Pearl shaped intracranial cholesteatoma, seam growth scourge continues!

Mondo Health Updated on 2024-01-31

In order to find out the cause, Mr. Liu had an examination at a local hospital in Yulin, and the CT of his head showed that there was an intracranial mass lesion, and the doctor suspected that the facial pain was caused by the tumor. In order to further clarify the condition and **, he came to the outpatient clinic of Professor Jiang Haitao, an expert group of skull base cranial nerve diseases in the Department of Neurosurgery of the First Affiliated Hospital of Xi'an Jiaotong University.

Cranial nerve scintigraphy showed that uneven short T2 signals could be seen in the right prepontine cistern and pontine cerebellar angular cistern, which caused compression and distortion of the right trigeminal nerve, abducens nerve and facial nerve. The results of DW1 showed that the right pontine cerebellar angle area, prebridged cisterna and suprasellar cisterna were abnormal, and epidermoid cysts were considered. We can remove the tumor tissue in blocks during the operation through the right pontine cerebellar angle tumor resection, and relieve the compression of the three and you nerve, ** pain symptoms.

Epidermoid cysts originate from ectodermal tissue of ectopic embryonic remnant tissues and are the result of the introduction of the epidermis at the time of secondary brain cell formation in the late embryonic stage, and are a slow-growing congenital benign tumor. Because of its white color with pearl luster, it is also known as cholesteatoma or pearly tumor.

Epidermoid cysts (cholesteatoma) tend to occur in the infratentorial pontine cerebellar angle and supratentorial temporopole-lateral fissure, etc., and have strong damage to surrounding tissues, and patients often have trigeminal neuralgia and seizures, and the clinical manifestations are different according to the different growth sites. Surgical resection is the main method of this disease, and for patients with large lesions and obvious clinical symptoms, surgical complete resection should be sought as soon as possible.

What are the clinical manifestations of intracranial cholesteatoma?

1. Cerebellar pontine horn cholesteatoma.

It often begins with trigeminal neuralgia (70), and often has tinnitus on the affected side, deafness, decreased facial sensation, weak facial muscles, hearing loss, ataxia, etc.

2. Sellar cholesteatoma.

Visual loss and visual field defects are often the main clinical manifestations in the early stage, and a small number of patients may have endocrine disorders, manifested as hyposexuality, polydipsia, polyuria and other pituitary insufficiency and hypothalamic damage.

3. Intraparenchymal cholesteatoma.

Cerebral hemisphere tumors often have seizures, psychiatric symptoms and hemiplegia, and cerebellar tumors often have nystagmus and ataxia.
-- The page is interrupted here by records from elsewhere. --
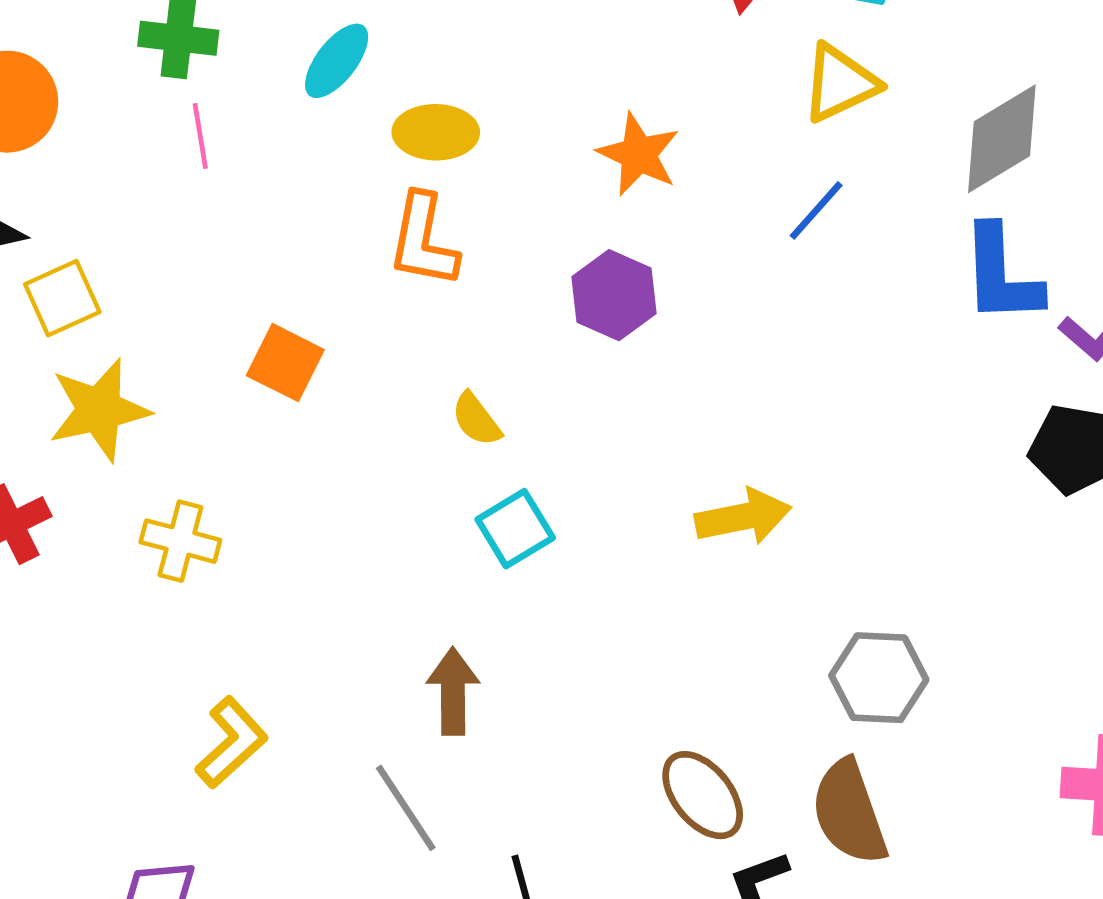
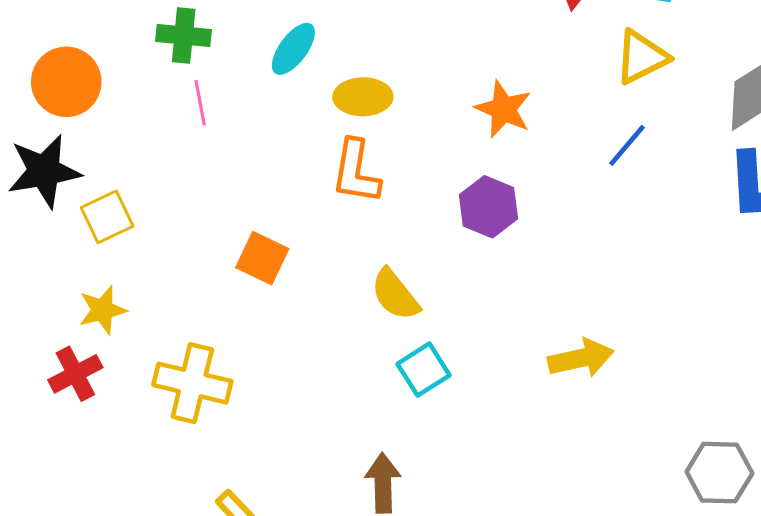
yellow star: (99, 410) -> (102, 310), moved, size x0.7
yellow semicircle: (476, 419) -> (395, 295), size x1.4
yellow cross: (180, 541) -> (192, 383), size x1.4
gray hexagon: (879, 678) -> (719, 473), moved

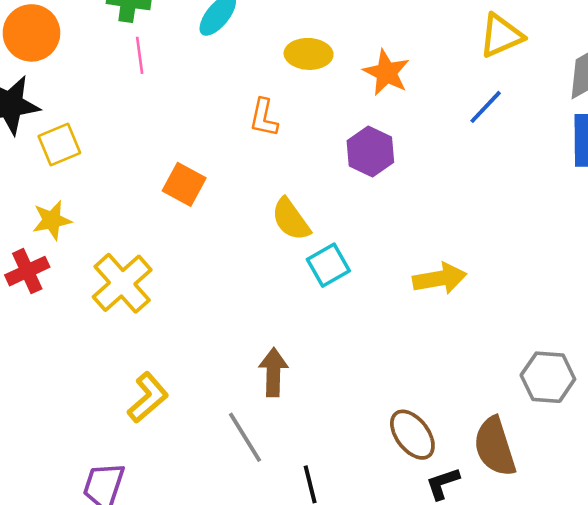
yellow ellipse: (363, 97) -> (309, 54), moved
orange L-shape: (356, 172) -> (264, 118), size x0.7
cyan square: (424, 370) -> (328, 265), moved
yellow cross: (192, 383) -> (122, 283), turned 32

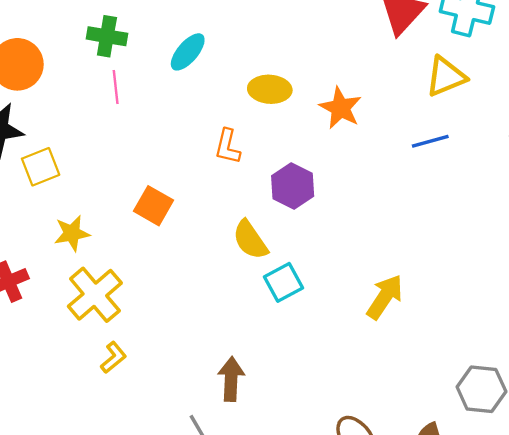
blue line: (486, 107) -> (430, 141), turned 30
purple hexagon: (370, 151) -> (293, 186), moved
yellow star: (52, 220) -> (72, 233), moved
yellow arrow: (440, 278) -> (385, 297), turned -48
yellow L-shape: (148, 398) -> (113, 357), moved, size x0.7

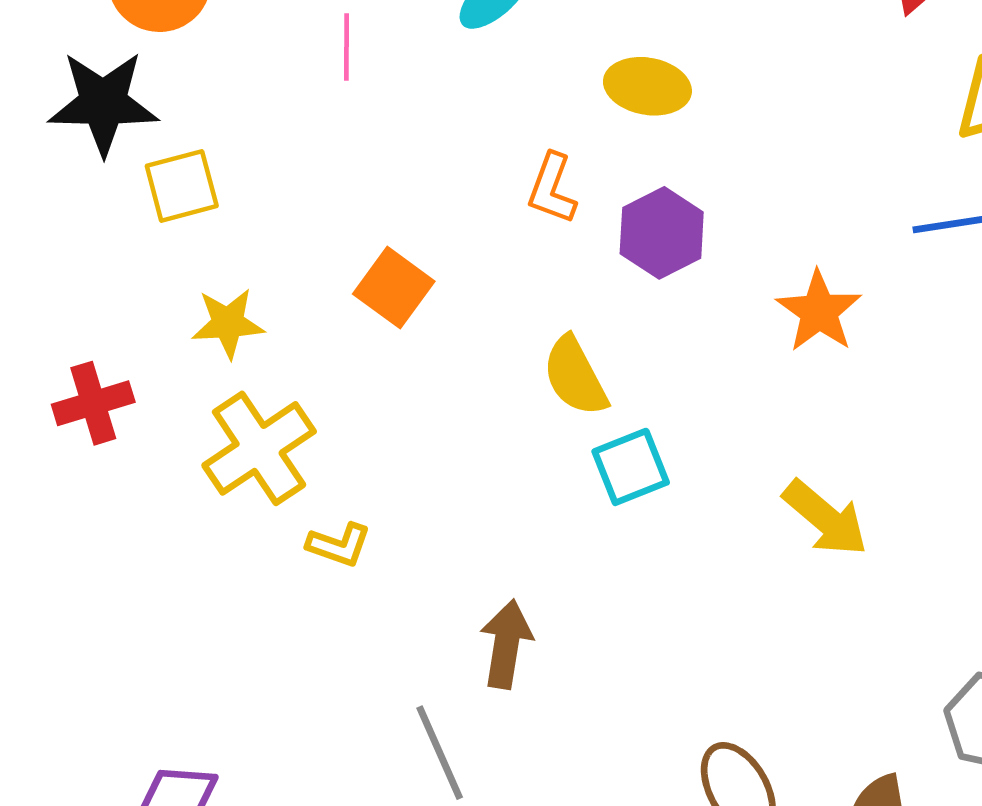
orange star: (340, 108) -> (819, 311), moved
purple hexagon: (293, 186) -> (662, 233), moved
yellow arrow: (385, 297) -> (825, 518), turned 90
yellow L-shape: (113, 357) -> (339, 545), moved, turned 52

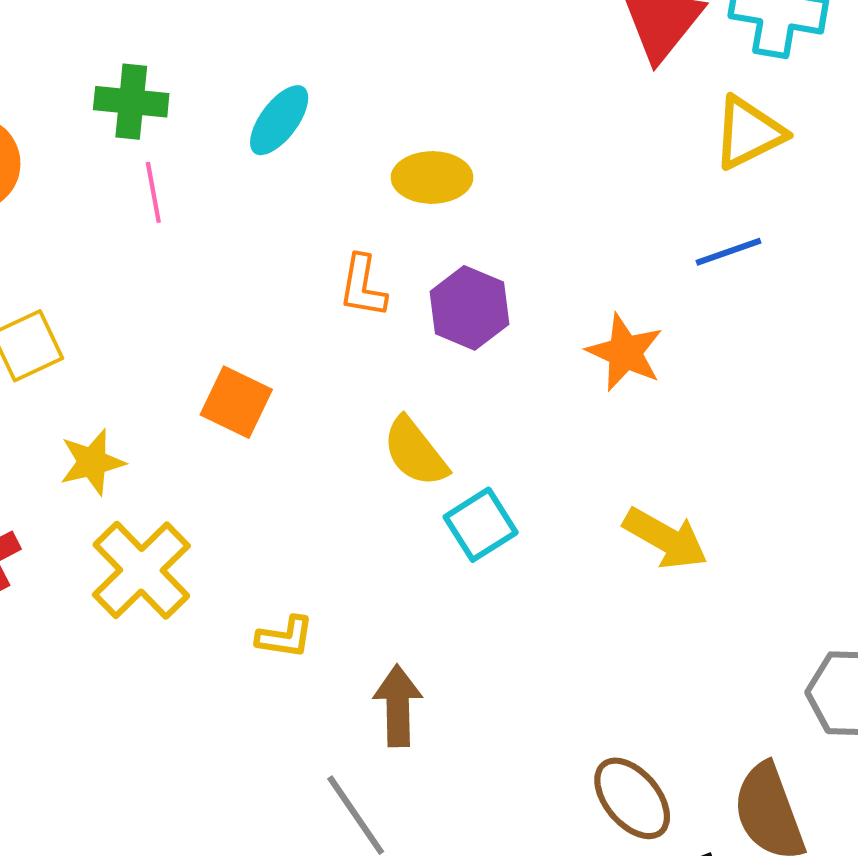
yellow L-shape: (339, 545) -> (285, 637), moved

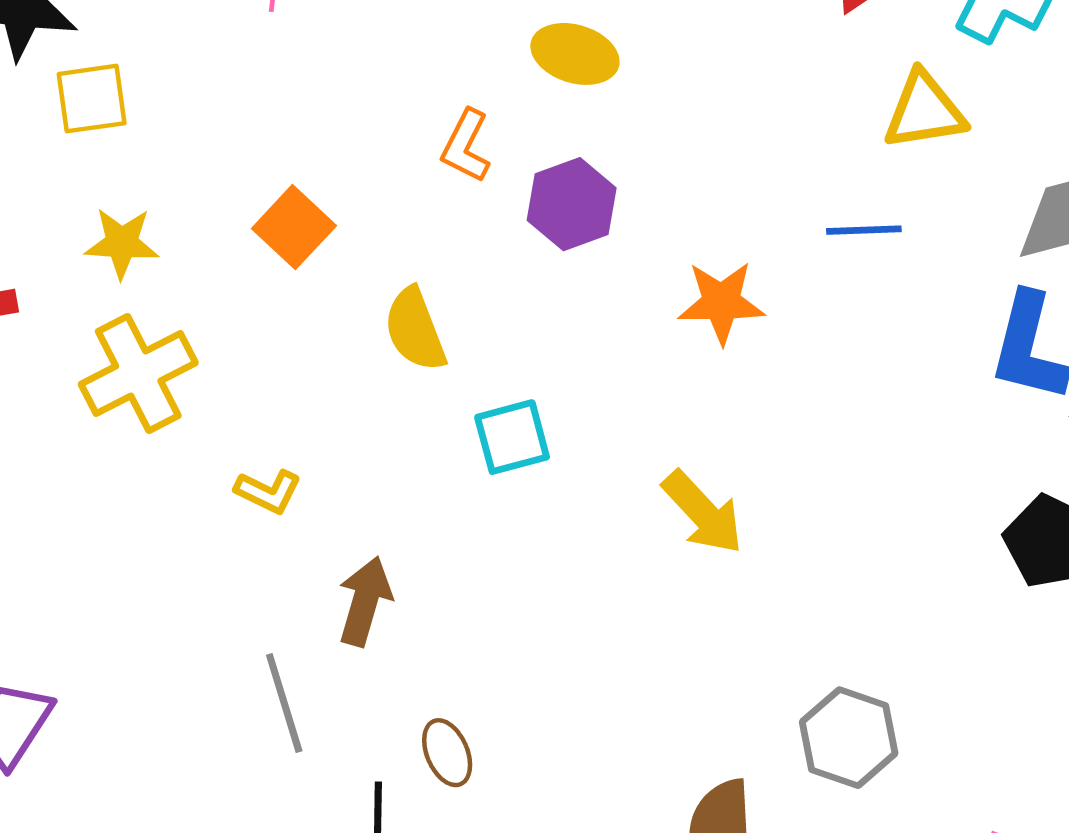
orange star: (625, 352) -> (721, 302), turned 30
yellow semicircle: (415, 452) -> (415, 330), moved
brown ellipse: (632, 798) -> (447, 753), moved, size x0.7

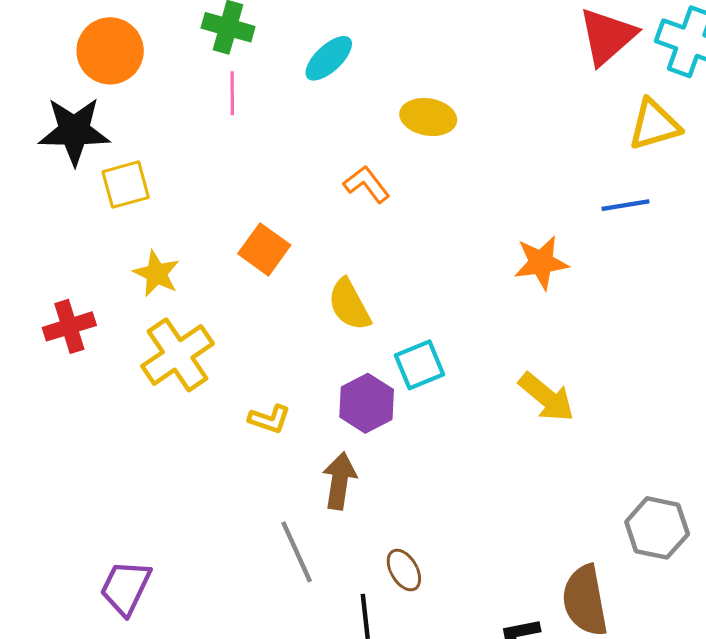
orange L-shape: (466, 146) -> (367, 184), turned 123
purple hexagon: (572, 204) -> (367, 403), moved
yellow star: (122, 243) -> (157, 274), turned 30

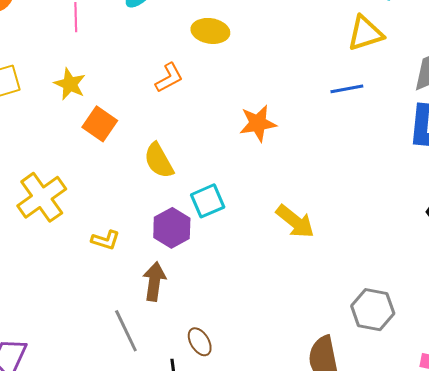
orange L-shape: (367, 184) -> (169, 78), turned 100
orange star: (541, 263) -> (258, 123), moved
yellow star: (157, 274) -> (70, 84), moved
4. Ventricular cholesteatoma.

Obstruction of cerebrospinal fluid circulation causes symptoms of increased intracranial pressure.

5. Cranial cholesteatoma.

The skull is often found incidentally to be elevated for many years, with a rubbery sensation to the touch and no tenderness.

Cholesteatomas are often benign, but surgery should be done as soon as possible.

Cholesteatoma is mostly benign tumors, and the mass effect of the tumor can be detected by magnetic resonance, CT, and imaging examinations. At present, the main way is to be carried out through surgery, because it "can grow when you see the seams", and it often advocates early surgery, and the prognosis of postoperative patients is ideal. Because of the special location of growth, complex anatomy, and many adjacent blood vessels and nerves around it, cholesteatoma can basically be completely removed in the early stage, but in the later stage, it is very likely to erode the bone surrounding blood vessels and nerves, which makes the operation very difficult, and even requires a second operation if necessary.